Authoritarian or autocratic states that faced serious insurgencies lack these qualities – South Vietnam, Afghanistan under Karzai, Nigeria, Batista’s Cuba, Nationalist China, the Philippines under Marcos – coupled repression with incompetence, alienation from the public, massively dysfunctional levels of corruption and economic stagnation that magnifies and focuses popular resentment against the regime and provide fertile soil for insurgency and revolution. Contrary to Machiavelli’s famous advice, the rulers of these states made themselves more hated  than feared – and usually were also helping themselves to the “patrimony” of their citizens along the way via looting on a scale that exceeded even that of the European colonial powers. The Arab Spring began in Tunisia where hatred for the family of the wife of President Zine El Abidine Ben Ali as a bloodsucking mafia burst like a flood and most recently toppled the mad Colonel Gaddafi, who is now estimated to have stolen $ 200 billion dollars from the Libyan people over the course of his 41 year regime.

CONCLUSIONS:

  • Insurgencies do not appear everywhere and where they appear they do not all enjoy similar success. Some are crushed virtually before they begin; others take over the state only to face new insurgencies against their own brand of government. Local conditions matter a great deal in determining whether an insurgency will appear at all, with some of the most monstrous governments in human history reigning unchallenged while relatively mild tyrannies are ignominiously toppled. A sufficiently omnipresent security regime, while economically wasteful, can make an insurgency’s emergence virtually impossible.
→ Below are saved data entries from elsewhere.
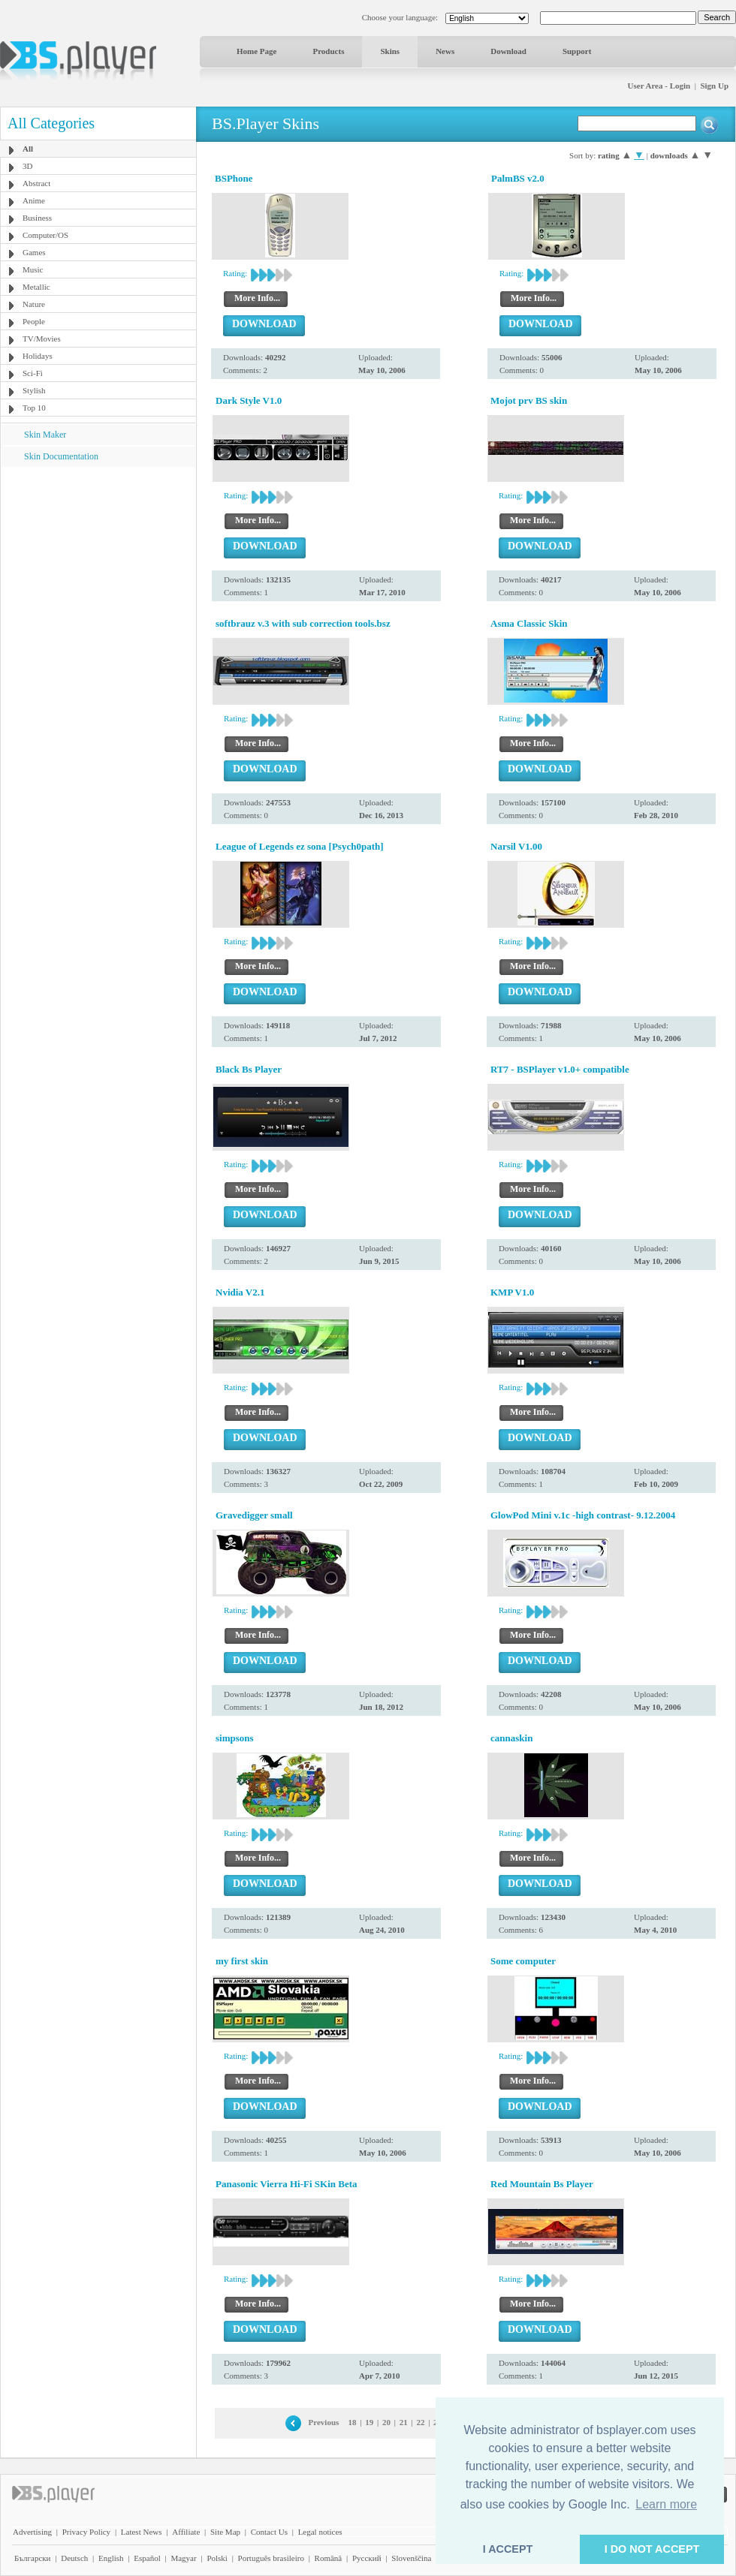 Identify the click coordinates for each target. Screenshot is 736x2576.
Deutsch (74, 2557)
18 (352, 2422)
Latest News (141, 2531)
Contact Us (269, 2531)
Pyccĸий (367, 2557)
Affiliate (186, 2531)
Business (37, 217)
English (111, 2557)
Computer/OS (45, 234)
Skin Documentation (61, 456)
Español (147, 2557)
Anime (34, 200)
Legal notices (320, 2531)
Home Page (256, 51)
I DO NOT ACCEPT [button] (652, 2549)
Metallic (36, 286)
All (28, 148)
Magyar (183, 2557)
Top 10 (34, 407)
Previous (324, 2422)
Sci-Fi (33, 373)
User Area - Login (659, 85)
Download (508, 51)
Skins (390, 51)
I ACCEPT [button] (508, 2549)
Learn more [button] (666, 2504)
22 (420, 2422)
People (34, 321)
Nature (34, 303)
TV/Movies (42, 338)
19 (369, 2422)
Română (328, 2557)
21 (404, 2422)
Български (32, 2557)
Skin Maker (45, 434)
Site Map (225, 2531)
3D (27, 165)
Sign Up (714, 85)
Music (33, 269)
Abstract (36, 183)
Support (577, 51)
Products (328, 51)
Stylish (34, 390)
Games (34, 252)
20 (386, 2422)
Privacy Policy (86, 2531)
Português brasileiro (271, 2557)
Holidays (38, 355)
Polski (217, 2557)
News (445, 51)
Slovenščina (411, 2557)
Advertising (32, 2531) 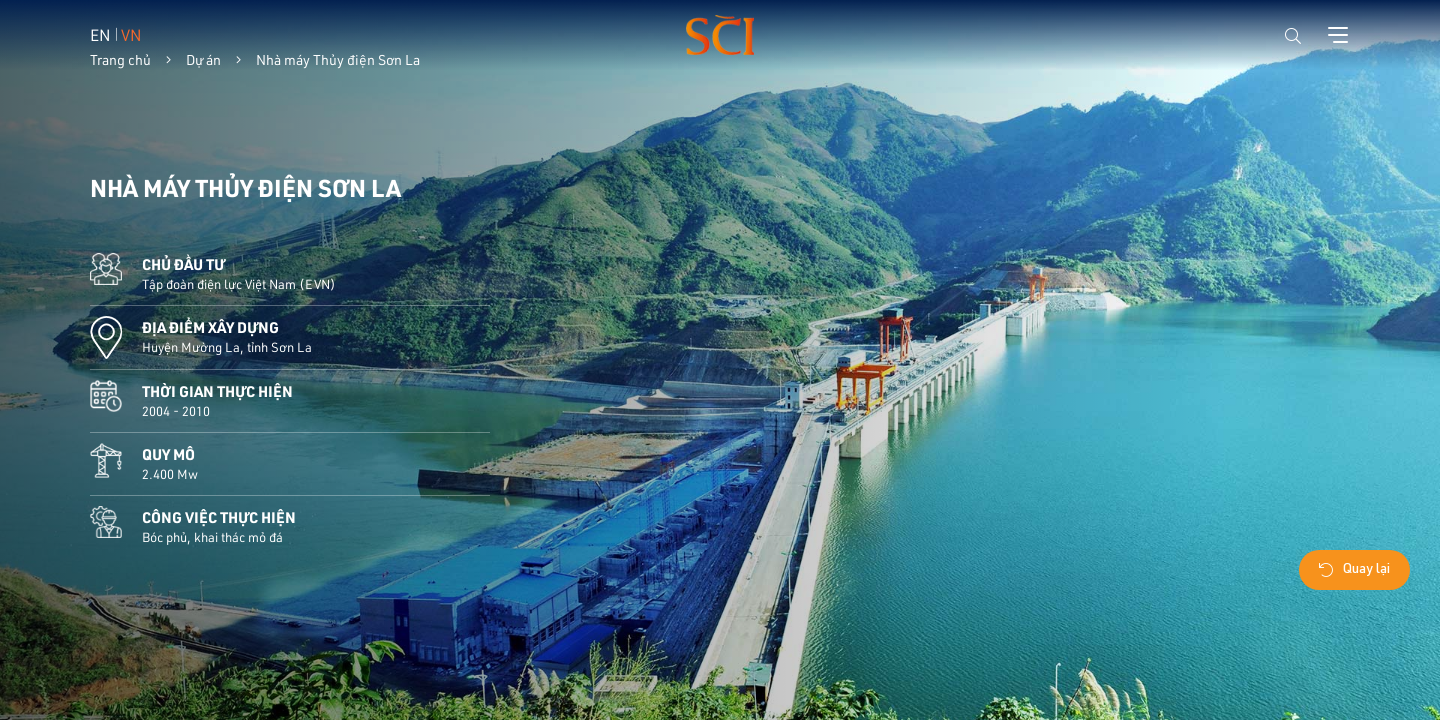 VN (131, 34)
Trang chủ (120, 60)
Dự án (203, 60)
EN (100, 34)
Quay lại (1354, 570)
  • Oligarchical policies seem to increase the likelihood of rebellion by being repressive, economically exploitative, politically unrepresentative and also incompetent, governing in opposition to the interests of a majority of the population. Most of the states comprising historical cases on the insurgency table, though not all, were oligarchical to a significant degree, including the democratic states. However we can qualify this by recognizing that some states that are politically organized as oligarchies, one-party dictatorships such as China, are also capable of moderation and pursuing a version of enlightened authoritarianism and competent governance that secures a degree of genuine popular support. At least for a time.
  • Democracies are janus-faced in terms of insurgency. On the one hand, excepting the French Fourth Republic, advanced liberal democracies in the last century have rarely faced a serious rebellion at home (the 1970’s wave of upper-class Marxist terrorism never exceeded a handful of terrorists). On the other hand, these same democracies have an extensive historical record of provoking insurrection in overseas colonial possessions, fighting insurgencies on behalf of client states or even sponsoring insurgents as proxies against unfriendly states. This uneasily complicated relationship between democratic governance qand insurgency mitigates any unstated assumptions regarding promotion of democracy as a natural adjunct of COIN; democracy can be highly subversive of traditional mores or it can manifest itself as intolerant and illiberal majoritarianism.
  • Pop-centric COIN is a paradigm for fighting insurgency that is more suitable for some scenarios than others. As such, it would an error to keep it as official doctrine but it would likewise be an error to get rid of it entirely. An array of different COIN approaches of which pop-centric COIN is only one, would be a more realistic replacement; with the caveat, stated many times by many experts, that local conditions should determine and shape a COIN campaign rather than resorting to an established template.